#### What to do
Take the data that follows and retype it word for word.

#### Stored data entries
----------------

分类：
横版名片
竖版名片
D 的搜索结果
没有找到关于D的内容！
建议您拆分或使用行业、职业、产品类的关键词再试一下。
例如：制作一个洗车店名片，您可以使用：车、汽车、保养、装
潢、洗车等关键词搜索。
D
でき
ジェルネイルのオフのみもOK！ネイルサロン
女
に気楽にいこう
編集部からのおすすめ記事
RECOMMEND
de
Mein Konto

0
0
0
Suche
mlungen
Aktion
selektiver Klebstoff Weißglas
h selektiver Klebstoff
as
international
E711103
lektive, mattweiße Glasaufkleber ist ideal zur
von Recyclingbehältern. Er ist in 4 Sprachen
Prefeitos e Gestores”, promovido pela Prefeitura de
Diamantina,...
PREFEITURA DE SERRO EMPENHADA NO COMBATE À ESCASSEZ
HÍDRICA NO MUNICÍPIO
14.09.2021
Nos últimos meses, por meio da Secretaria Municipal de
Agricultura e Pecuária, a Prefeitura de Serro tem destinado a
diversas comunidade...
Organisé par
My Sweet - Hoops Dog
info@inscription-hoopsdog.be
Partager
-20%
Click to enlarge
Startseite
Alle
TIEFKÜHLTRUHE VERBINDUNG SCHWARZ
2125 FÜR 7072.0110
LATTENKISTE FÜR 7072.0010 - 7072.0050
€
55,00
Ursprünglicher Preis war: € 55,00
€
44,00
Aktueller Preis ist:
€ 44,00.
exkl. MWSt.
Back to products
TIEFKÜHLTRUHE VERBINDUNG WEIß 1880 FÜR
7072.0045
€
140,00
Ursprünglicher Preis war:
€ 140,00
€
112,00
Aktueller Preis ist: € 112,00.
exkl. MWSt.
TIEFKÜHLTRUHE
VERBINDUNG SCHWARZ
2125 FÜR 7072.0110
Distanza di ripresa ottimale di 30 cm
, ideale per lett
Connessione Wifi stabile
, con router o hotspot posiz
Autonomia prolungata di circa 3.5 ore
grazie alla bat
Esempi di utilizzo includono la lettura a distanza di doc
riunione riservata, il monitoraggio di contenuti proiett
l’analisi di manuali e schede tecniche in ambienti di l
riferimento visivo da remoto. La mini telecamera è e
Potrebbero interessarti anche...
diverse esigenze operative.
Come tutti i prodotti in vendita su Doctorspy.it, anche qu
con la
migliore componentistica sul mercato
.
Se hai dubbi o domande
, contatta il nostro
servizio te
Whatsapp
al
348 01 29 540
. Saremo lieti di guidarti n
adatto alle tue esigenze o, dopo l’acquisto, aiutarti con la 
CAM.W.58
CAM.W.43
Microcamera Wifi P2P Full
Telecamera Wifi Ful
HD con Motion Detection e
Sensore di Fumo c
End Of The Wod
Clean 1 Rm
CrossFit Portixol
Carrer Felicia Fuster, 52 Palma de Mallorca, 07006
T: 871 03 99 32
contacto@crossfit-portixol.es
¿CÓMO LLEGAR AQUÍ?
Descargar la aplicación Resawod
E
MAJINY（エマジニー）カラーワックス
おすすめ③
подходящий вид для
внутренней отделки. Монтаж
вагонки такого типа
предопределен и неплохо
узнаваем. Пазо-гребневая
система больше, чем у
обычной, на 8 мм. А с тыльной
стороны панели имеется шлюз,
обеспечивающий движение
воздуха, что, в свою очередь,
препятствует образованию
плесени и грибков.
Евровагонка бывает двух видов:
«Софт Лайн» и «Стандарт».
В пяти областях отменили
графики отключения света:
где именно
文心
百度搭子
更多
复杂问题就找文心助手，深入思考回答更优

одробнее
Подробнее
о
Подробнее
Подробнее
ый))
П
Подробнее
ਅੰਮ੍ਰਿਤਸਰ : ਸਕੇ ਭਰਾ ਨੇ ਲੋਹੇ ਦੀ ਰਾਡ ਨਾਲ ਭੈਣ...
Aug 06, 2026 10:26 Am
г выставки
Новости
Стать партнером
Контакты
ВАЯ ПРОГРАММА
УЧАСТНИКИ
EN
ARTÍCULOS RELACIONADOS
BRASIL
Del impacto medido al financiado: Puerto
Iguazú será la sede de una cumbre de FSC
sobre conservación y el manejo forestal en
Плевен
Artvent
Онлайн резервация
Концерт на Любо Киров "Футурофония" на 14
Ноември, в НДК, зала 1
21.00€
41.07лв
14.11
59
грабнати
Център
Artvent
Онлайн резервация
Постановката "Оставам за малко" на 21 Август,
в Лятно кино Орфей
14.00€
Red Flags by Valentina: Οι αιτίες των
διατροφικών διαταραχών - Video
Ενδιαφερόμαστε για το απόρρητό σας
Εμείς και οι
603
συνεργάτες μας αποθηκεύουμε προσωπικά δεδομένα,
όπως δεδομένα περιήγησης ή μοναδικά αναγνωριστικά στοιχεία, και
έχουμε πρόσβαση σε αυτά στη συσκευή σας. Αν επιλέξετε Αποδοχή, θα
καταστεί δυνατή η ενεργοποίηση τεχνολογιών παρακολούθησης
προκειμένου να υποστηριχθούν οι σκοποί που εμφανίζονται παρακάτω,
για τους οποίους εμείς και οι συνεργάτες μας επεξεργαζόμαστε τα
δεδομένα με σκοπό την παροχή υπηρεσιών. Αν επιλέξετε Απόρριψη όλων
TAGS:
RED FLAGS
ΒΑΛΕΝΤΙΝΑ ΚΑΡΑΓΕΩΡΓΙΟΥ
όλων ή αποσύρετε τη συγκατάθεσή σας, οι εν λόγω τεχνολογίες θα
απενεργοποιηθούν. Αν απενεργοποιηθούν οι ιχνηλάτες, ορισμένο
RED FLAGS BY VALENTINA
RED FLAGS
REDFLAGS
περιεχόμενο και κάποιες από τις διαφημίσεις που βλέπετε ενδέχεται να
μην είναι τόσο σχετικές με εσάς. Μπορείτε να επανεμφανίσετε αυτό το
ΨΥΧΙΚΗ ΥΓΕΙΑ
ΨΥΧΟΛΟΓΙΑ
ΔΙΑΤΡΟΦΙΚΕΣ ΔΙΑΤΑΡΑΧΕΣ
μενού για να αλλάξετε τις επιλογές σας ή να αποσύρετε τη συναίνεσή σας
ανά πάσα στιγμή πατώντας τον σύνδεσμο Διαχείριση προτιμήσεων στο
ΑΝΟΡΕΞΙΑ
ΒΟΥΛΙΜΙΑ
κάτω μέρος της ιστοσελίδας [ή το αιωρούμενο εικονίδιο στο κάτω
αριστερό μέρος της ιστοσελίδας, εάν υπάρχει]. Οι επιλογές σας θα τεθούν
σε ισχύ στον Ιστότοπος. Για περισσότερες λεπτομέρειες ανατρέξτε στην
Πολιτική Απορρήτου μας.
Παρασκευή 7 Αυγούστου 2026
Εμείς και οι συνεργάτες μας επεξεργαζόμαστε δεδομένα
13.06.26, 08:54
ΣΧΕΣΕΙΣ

----------------

#### Expected output
分类：
横版名片
竖版名片
D 的搜索结果
没有找到关于D的内容！
建议您拆分或使用行业、职业、产品类的关键词再试一下。
例如：制作一个洗车店名片，您可以使用：车、汽车、保养、装
潢、洗车等关键词搜索。
D
でき
ジェルネイルのオフのみもOK！ネイルサロン
女
に気楽にいこう
編集部からのおすすめ記事
RECOMMEND
de
Mein Konto

0
0
0
Suche
mlungen
Aktion
selektiver Klebstoff Weißglas
h selektiver Klebstoff
as
international
E711103
lektive, mattweiße Glasaufkleber ist ideal zur
von Recyclingbehältern. Er ist in 4 Sprachen
Prefeitos e Gestores”, promovido pela Prefeitura de
Diamantina,...
PREFEITURA DE SERRO EMPENHADA NO COMBATE À ESCASSEZ
HÍDRICA NO MUNICÍPIO
14.09.2021
Nos últimos meses, por meio da Secretaria Municipal de
Agricultura e Pecuária, a Prefeitura de Serro tem destinado a
diversas comunidade...
Organisé par
My Sweet - Hoops Dog
info@inscription-hoopsdog.be
Partager
-20%
Click to enlarge
Startseite
Alle
TIEFKÜHLTRUHE VERBINDUNG SCHWARZ
2125 FÜR 7072.0110
LATTENKISTE FÜR 7072.0010 - 7072.0050
€
55,00
Ursprünglicher Preis war: € 55,00
€
44,00
Aktueller Preis ist:
€ 44,00.
exkl. MWSt.
Back to products
TIEFKÜHLTRUHE VERBINDUNG WEIß 1880 FÜR
7072.0045
€
140,00
Ursprünglicher Preis war:
€ 140,00
€
112,00
Aktueller Preis ist: € 112,00.
exkl. MWSt.
TIEFKÜHLTRUHE
VERBINDUNG SCHWARZ
2125 FÜR 7072.0110
Distanza di ripresa ottimale di 30 cm
, ideale per lett
Connessione Wifi stabile
, con router o hotspot posiz
Autonomia prolungata di circa 3.5 ore
grazie alla bat
Esempi di utilizzo includono la lettura a distanza di doc
riunione riservata, il monitoraggio di contenuti proiett
l’analisi di manuali e schede tecniche in ambienti di l
riferimento visivo da remoto. La mini telecamera è e
Potrebbero interessarti anche...
diverse esigenze operative.
Come tutti i prodotti in vendita su Doctorspy.it, anche qu
con la
migliore componentistica sul mercato
.
Se hai dubbi o domande
, contatta il nostro
servizio te
Whatsapp
al
348 01 29 540
. Saremo lieti di guidarti n
adatto alle tue esigenze o, dopo l’acquisto, aiutarti con la 
CAM.W.58
CAM.W.43
Microcamera Wifi P2P Full
Telecamera Wifi Ful
HD con Motion Detection e
Sensore di Fumo c
End Of The Wod
Clean 1 Rm
CrossFit Portixol
Carrer Felicia Fuster, 52 Palma de Mallorca, 07006
T: 871 03 99 32
contacto@crossfit-portixol.es
¿CÓMO LLEGAR AQUÍ?
Descargar la aplicación Resawod
E
MAJINY（エマジニー）カラーワックス
おすすめ③
подходящий вид для
внутренней отделки. Монтаж
вагонки такого типа
предопределен и неплохо
узнаваем. Пазо-гребневая
система больше, чем у
обычной, на 8 мм. А с тыльной
стороны панели имеется шлюз,
обеспечивающий движение
воздуха, что, в свою очередь,
препятствует образованию
плесени и грибков.
Евровагонка бывает двух видов:
«Софт Лайн» и «Стандарт».
В пяти областях отменили
графики отключения света:
где именно
文心
百度搭子
更多
复杂问题就找文心助手，深入思考回答更优

одробнее
Подробнее
о
Подробнее
Подробнее
ый))
П
Подробнее
ਅੰਮ੍ਰਿਤਸਰ : ਸਕੇ ਭਰਾ ਨੇ ਲੋਹੇ ਦੀ ਰਾਡ ਨਾਲ ਭੈਣ...
Aug 06, 2026 10:26 Am
г выставки
Новости
Стать партнером
Контакты
ВАЯ ПРОГРАММА
УЧАСТНИКИ
EN
ARTÍCULOS RELACIONADOS
BRASIL
Del impacto medido al financiado: Puerto
Iguazú será la sede de una cumbre de FSC
sobre conservación y el manejo forestal en
Плевен
Artvent
Онлайн резервация
Концерт на Любо Киров "Футурофония" на 14
Ноември, в НДК, зала 1
21.00€
41.07лв
14.11
59
грабнати
Център
Artvent
Онлайн резервация
Постановката "Оставам за малко" на 21 Август,
в Лятно кино Орфей
14.00€
Red Flags by Valentina: Οι αιτίες των
διατροφικών διαταραχών - Video
Ενδιαφερόμαστε για το απόρρητό σας
Εμείς και οι
603
συνεργάτες μας αποθηκεύουμε προσωπικά δεδομένα,
όπως δεδομένα περιήγησης ή μοναδικά αναγνωριστικά στοιχεία, και
έχουμε πρόσβαση σε αυτά στη συσκευή σας. Αν επιλέξετε Αποδοχή, θα
καταστεί δυνατή η ενεργοποίηση τεχνολογιών παρακολούθησης
προκειμένου να υποστηριχθούν οι σκοποί που εμφανίζονται παρακάτω,
για τους οποίους εμείς και οι συνεργάτες μας επεξεργαζόμαστε τα
δεδομένα με σκοπό την παροχή υπηρεσιών. Αν επιλέξετε Απόρριψη όλων
TAGS:
RED FLAGS
ΒΑΛΕΝΤΙΝΑ ΚΑΡΑΓΕΩΡΓΙΟΥ
όλων ή αποσύρετε τη συγκατάθεσή σας, οι εν λόγω τεχνολογίες θα
απενεργοποιηθούν. Αν απενεργοποιηθούν οι ιχνηλάτες, ορισμένο
RED FLAGS BY VALENTINA
RED FLAGS
REDFLAGS
περιεχόμενο και κάποιες από τις διαφημίσεις που βλέπετε ενδέχεται να
μην είναι τόσο σχετικές με εσάς. Μπορείτε να επανεμφανίσετε αυτό το
ΨΥΧΙΚΗ ΥΓΕΙΑ
ΨΥΧΟΛΟΓΙΑ
ΔΙΑΤΡΟΦΙΚΕΣ ΔΙΑΤΑΡΑΧΕΣ
μενού για να αλλάξετε τις επιλογές σας ή να αποσύρετε τη συναίνεσή σας
ανά πάσα στιγμή πατώντας τον σύνδεσμο Διαχείριση προτιμήσεων στο
ΑΝΟΡΕΞΙΑ
ΒΟΥΛΙΜΙΑ
κάτω μέρος της ιστοσελίδας [ή το αιωρούμενο εικονίδιο στο κάτω
αριστερό μέρος της ιστοσελίδας, εάν υπάρχει]. Οι επιλογές σας θα τεθούν
σε ισχύ στον Ιστότοπος. Για περισσότερες λεπτομέρειες ανατρέξτε στην
Πολιτική Απορρήτου μας.
Παρασκευή 7 Αυγούστου 2026
Εμείς και οι συνεργάτες μας επεξεργαζόμαστε δεδομένα
13.06.26, 08:54
ΣΧΕΣΕΙΣ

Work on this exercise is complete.